## GIVEN DATA
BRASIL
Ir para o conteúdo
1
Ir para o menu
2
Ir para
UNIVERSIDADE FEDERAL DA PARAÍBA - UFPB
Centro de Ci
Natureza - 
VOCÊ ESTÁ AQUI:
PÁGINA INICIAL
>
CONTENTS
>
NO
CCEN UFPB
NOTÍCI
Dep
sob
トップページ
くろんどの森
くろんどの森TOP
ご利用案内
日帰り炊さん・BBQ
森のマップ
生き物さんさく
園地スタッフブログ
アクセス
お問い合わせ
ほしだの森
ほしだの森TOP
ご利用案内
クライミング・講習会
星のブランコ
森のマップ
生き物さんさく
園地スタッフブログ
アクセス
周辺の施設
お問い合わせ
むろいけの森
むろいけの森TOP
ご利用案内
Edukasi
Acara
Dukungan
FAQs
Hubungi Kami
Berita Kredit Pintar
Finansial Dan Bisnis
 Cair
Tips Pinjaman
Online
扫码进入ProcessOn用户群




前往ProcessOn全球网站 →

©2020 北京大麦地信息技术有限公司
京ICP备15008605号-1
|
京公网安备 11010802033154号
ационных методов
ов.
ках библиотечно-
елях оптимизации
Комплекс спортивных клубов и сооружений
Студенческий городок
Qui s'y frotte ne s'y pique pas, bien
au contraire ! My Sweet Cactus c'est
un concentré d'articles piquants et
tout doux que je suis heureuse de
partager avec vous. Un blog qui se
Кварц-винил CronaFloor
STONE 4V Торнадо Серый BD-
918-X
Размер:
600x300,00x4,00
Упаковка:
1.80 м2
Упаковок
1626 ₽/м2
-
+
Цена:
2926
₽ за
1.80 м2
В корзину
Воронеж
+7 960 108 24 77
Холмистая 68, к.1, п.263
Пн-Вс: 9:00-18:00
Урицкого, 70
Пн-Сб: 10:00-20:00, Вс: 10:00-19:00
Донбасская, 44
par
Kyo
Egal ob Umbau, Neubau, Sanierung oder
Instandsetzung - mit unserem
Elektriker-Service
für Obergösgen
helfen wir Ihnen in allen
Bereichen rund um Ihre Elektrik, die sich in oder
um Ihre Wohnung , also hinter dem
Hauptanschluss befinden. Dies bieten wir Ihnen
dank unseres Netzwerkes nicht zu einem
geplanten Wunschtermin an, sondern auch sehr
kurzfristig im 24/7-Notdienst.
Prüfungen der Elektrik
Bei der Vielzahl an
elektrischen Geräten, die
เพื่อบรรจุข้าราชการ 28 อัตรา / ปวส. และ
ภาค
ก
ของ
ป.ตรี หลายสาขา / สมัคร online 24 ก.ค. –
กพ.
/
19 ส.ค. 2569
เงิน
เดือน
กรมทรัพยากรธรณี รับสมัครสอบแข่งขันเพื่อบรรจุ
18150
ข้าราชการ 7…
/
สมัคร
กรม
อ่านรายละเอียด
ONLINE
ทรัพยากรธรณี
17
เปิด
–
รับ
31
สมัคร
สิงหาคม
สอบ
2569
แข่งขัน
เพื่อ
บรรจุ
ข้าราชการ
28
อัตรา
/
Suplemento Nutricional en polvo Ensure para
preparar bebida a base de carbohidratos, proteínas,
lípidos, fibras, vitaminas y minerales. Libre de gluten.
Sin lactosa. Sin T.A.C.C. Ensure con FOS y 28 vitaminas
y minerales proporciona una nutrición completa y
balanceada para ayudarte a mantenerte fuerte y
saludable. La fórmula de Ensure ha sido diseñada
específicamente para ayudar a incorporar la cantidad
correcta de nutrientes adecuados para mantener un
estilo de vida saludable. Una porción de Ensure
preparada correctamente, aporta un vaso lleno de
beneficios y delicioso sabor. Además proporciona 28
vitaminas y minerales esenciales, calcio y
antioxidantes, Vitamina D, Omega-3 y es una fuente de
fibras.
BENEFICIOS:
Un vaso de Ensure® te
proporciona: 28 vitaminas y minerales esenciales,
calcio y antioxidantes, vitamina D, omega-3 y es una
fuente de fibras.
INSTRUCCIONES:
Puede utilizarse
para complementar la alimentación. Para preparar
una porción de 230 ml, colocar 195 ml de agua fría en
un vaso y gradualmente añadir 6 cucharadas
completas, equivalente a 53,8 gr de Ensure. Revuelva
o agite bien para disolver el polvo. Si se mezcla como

## TASK OBJECTIVE
Reproduce all the data precisely, word for word.

## EXPECTED ANSWER
BRASIL
Ir para o conteúdo
1
Ir para o menu
2
Ir para
UNIVERSIDADE FEDERAL DA PARAÍBA - UFPB
Centro de Ci
Natureza - 
VOCÊ ESTÁ AQUI:
PÁGINA INICIAL
>
CONTENTS
>
NO
CCEN UFPB
NOTÍCI
Dep
sob
トップページ
くろんどの森
くろんどの森TOP
ご利用案内
日帰り炊さん・BBQ
森のマップ
生き物さんさく
園地スタッフブログ
アクセス
お問い合わせ
ほしだの森
ほしだの森TOP
ご利用案内
クライミング・講習会
星のブランコ
森のマップ
生き物さんさく
園地スタッフブログ
アクセス
周辺の施設
お問い合わせ
むろいけの森
むろいけの森TOP
ご利用案内
Edukasi
Acara
Dukungan
FAQs
Hubungi Kami
Berita Kredit Pintar
Finansial Dan Bisnis
 Cair
Tips Pinjaman
Online
扫码进入ProcessOn用户群




前往ProcessOn全球网站 →

©2020 北京大麦地信息技术有限公司
京ICP备15008605号-1
|
京公网安备 11010802033154号
ационных методов
ов.
ках библиотечно-
елях оптимизации
Комплекс спортивных клубов и сооружений
Студенческий городок
Qui s'y frotte ne s'y pique pas, bien
au contraire ! My Sweet Cactus c'est
un concentré d'articles piquants et
tout doux que je suis heureuse de
partager avec vous. Un blog qui se
Кварц-винил CronaFloor
STONE 4V Торнадо Серый BD-
918-X
Размер:
600x300,00x4,00
Упаковка:
1.80 м2
Упаковок
1626 ₽/м2
-
+
Цена:
2926
₽ за
1.80 м2
В корзину
Воронеж
+7 960 108 24 77
Холмистая 68, к.1, п.263
Пн-Вс: 9:00-18:00
Урицкого, 70
Пн-Сб: 10:00-20:00, Вс: 10:00-19:00
Донбасская, 44
par
Kyo
Egal ob Umbau, Neubau, Sanierung oder
Instandsetzung - mit unserem
Elektriker-Service
für Obergösgen
helfen wir Ihnen in allen
Bereichen rund um Ihre Elektrik, die sich in oder
um Ihre Wohnung , also hinter dem
Hauptanschluss befinden. Dies bieten wir Ihnen
dank unseres Netzwerkes nicht zu einem
geplanten Wunschtermin an, sondern auch sehr
kurzfristig im 24/7-Notdienst.
Prüfungen der Elektrik
Bei der Vielzahl an
elektrischen Geräten, die
เพื่อบรรจุข้าราชการ 28 อัตรา / ปวส. และ
ภาค
ก
ของ
ป.ตรี หลายสาขา / สมัคร online 24 ก.ค. –
กพ.
/
19 ส.ค. 2569
เงิน
เดือน
กรมทรัพยากรธรณี รับสมัครสอบแข่งขันเพื่อบรรจุ
18150
ข้าราชการ 7…
/
สมัคร
กรม
อ่านรายละเอียด
ONLINE
ทรัพยากรธรณี
17
เปิด
–
รับ
31
สมัคร
สิงหาคม
สอบ
2569
แข่งขัน
เพื่อ
บรรจุ
ข้าราชการ
28
อัตรา
/
Suplemento Nutricional en polvo Ensure para
preparar bebida a base de carbohidratos, proteínas,
lípidos, fibras, vitaminas y minerales. Libre de gluten.
Sin lactosa. Sin T.A.C.C. Ensure con FOS y 28 vitaminas
y minerales proporciona una nutrición completa y
balanceada para ayudarte a mantenerte fuerte y
saludable. La fórmula de Ensure ha sido diseñada
específicamente para ayudar a incorporar la cantidad
correcta de nutrientes adecuados para mantener un
estilo de vida saludable. Una porción de Ensure
preparada correctamente, aporta un vaso lleno de
beneficios y delicioso sabor. Además proporciona 28
vitaminas y minerales esenciales, calcio y
antioxidantes, Vitamina D, Omega-3 y es una fuente de
fibras.
BENEFICIOS:
Un vaso de Ensure® te
proporciona: 28 vitaminas y minerales esenciales,
calcio y antioxidantes, vitamina D, omega-3 y es una
fuente de fibras.
INSTRUCCIONES:
Puede utilizarse
para complementar la alimentación. Para preparar
una porción de 230 ml, colocar 195 ml de agua fría en
un vaso y gradualmente añadir 6 cucharadas
completas, equivalente a 53,8 gr de Ensure. Revuelva
o agite bien para disolver el polvo. Si se mezcla como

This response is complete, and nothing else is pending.